> _Task directions_
Here are some records; copy every line that holds the word "gimped".

(Saved entries)
○ ○ ○

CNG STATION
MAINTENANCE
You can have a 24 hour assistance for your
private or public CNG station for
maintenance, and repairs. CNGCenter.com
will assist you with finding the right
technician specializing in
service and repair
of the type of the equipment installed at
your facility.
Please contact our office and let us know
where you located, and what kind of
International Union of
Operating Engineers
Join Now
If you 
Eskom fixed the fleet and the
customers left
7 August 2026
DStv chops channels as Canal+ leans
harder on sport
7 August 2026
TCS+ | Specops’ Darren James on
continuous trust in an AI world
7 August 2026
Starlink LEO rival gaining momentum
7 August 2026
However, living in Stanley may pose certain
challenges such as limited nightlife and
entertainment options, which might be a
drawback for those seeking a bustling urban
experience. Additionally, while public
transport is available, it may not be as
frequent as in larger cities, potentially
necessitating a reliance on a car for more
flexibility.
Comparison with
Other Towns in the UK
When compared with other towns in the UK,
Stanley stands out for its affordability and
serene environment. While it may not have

○ ○ ○

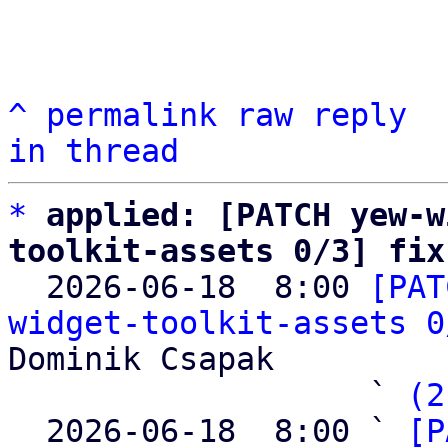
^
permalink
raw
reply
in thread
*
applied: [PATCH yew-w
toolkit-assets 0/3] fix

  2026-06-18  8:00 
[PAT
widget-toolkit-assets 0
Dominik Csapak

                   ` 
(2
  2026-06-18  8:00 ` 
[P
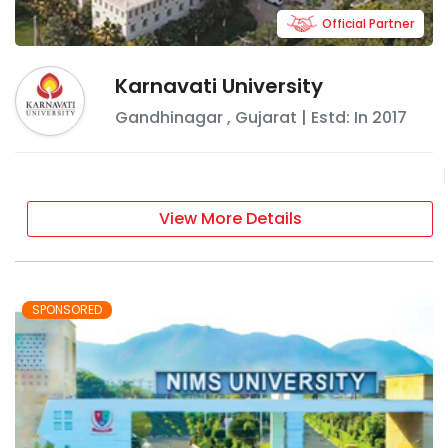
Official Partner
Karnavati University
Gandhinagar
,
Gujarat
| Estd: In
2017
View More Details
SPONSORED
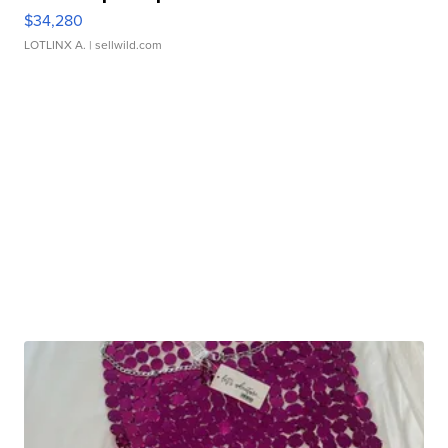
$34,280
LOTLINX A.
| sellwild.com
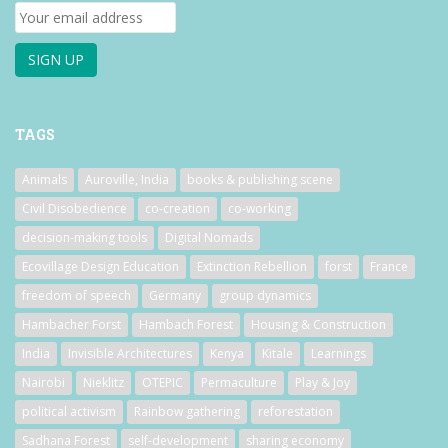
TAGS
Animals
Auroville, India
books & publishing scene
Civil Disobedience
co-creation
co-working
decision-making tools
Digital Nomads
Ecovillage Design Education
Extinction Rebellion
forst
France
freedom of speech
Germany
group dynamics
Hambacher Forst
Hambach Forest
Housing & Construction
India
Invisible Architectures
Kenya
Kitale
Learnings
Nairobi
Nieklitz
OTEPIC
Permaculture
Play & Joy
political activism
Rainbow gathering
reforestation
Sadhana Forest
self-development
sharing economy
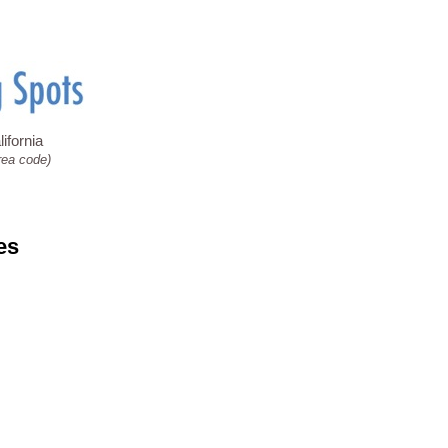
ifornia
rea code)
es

○ ○ ○

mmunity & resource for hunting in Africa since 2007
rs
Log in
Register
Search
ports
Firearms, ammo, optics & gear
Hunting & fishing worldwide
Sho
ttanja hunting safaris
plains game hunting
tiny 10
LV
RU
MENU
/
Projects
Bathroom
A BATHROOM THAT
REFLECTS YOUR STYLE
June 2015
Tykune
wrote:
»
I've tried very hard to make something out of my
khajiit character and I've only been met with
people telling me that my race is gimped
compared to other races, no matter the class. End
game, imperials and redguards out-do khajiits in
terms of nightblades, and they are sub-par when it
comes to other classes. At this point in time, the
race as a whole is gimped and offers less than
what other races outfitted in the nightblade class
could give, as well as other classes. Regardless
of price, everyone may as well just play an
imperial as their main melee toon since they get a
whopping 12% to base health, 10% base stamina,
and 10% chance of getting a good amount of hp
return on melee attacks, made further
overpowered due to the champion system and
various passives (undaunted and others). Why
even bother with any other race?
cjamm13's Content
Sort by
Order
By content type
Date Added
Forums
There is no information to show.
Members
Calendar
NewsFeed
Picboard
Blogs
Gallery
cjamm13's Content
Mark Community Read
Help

○ ○ ○

> _Answer to the problem_
people telling me that my race is gimped
race as a whole is gimped and offers less than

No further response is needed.